How do I delete a single file from a tar.gz archive

48.3k Views Asked by At

I have a huge tarbell archive with an excessively large or corrupt error_log that causes the archive to hang when attempting to extract it. Is there a way to remove this from the archive before unzipping or extract the archive without extracting that specific file on Mac OS X terminal?

I found this post on how to efficiently-remove-files-from-large-tgz however, I tried the --delete flag, but received this error:

tar: Option --delete is not supported

Is there a way to:

  1. remove the file from the archive without unzipping it?
  2. extract the archive but exclude the file?
5

There are 5 best solutions below

0
On BEST ANSWER

As mentioned in the comments it's not possible to remove the file using tar, but you can exclude the file when extracting:

tar -zxvf file.tar.gz --exclude "file_to_exclude"
1
On

Dear you can delete the archive file through the same format as we remove the directory from below command through

command:- rm -rf archive file name r:- recursively

0
On

I wanted to remove the jdk directory from the elasticsearch-oss archive with a one liner, and this is what I came up with:

gzip -d elasticsearch-oss-7.10.1-linux-x86_64.tar.gz -c | tar --delete --wildcards */jdk | gzip - > /tmp/tmp.$$.tar.gz && mv /tmp/tmp.$$.tar.gz elasticsearch-oss-7.10.1-linux-x86_64.tar.gz

I further refined this to include the download:

curl -Ss https://artifacts.elastic.co/downloads/elasticsearch/elasticsearch-oss-7.10.1-linux-x86_64.tar.gz | gzip -d - -c | tar --delete --wildcards */jdk | gzip - > elasticsearch-oss-7.10.1-linux-x86_64.tar.gz

Works a treat on ubuntu 20.04, so gnu tar which does not support the @ sign.

0
On

I did that in tree steps.

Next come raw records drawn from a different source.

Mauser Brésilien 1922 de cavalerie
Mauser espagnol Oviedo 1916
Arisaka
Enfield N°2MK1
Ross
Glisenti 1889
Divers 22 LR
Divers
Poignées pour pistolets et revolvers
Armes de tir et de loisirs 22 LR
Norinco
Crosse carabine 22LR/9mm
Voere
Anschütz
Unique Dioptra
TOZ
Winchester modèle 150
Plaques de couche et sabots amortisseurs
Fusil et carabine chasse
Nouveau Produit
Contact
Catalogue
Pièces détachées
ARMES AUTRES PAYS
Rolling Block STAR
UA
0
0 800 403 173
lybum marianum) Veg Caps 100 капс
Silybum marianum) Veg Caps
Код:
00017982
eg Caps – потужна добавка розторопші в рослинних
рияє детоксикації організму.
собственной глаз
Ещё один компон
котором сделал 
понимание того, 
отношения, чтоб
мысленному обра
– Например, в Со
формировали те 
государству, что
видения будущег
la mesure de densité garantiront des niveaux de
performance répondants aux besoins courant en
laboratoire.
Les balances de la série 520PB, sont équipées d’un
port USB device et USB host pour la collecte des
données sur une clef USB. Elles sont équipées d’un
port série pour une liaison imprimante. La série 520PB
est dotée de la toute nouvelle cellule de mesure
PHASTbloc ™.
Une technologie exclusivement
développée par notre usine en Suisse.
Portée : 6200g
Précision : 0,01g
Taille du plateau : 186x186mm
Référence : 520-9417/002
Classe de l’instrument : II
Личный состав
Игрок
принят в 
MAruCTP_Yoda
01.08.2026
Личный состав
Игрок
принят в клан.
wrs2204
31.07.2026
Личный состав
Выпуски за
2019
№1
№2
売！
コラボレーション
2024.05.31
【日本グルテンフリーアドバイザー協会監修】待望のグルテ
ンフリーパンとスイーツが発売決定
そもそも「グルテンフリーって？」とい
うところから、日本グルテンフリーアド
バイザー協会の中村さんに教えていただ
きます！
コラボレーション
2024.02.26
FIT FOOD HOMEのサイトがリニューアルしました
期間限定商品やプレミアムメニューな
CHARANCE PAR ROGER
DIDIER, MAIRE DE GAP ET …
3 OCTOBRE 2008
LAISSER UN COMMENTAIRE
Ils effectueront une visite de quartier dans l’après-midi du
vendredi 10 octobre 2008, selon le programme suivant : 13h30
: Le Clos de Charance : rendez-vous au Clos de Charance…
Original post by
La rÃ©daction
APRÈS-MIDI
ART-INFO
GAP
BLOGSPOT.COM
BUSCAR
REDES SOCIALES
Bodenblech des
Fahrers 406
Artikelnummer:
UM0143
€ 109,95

Hopefully will help others in the future.

gzip -d file.tar.gz
tar -f file.tar --delete folder1/file1.txt --delete folder2/file2.txt
gzip -9 file.tar

If you have multiple files use this. But the archives them must have all the files you want to delete, or tar will give a error.

for f in *.tar.gz
do
        echo "Processing file $f"
        gzip -d "$f"
        tar -f "${f%.*}" --delete folder1/file1.txt --delete folder2/file2.txt
        gzip -9 "${f%.*}"
done
2
On

You can repackage it like this:

tar -czvf ./new.tar.gz --exclude='._*' @old.tar.gz

I used ._* to remove all ._files, but you can use any pattern you like, including a full path, directory, filename, or whatever.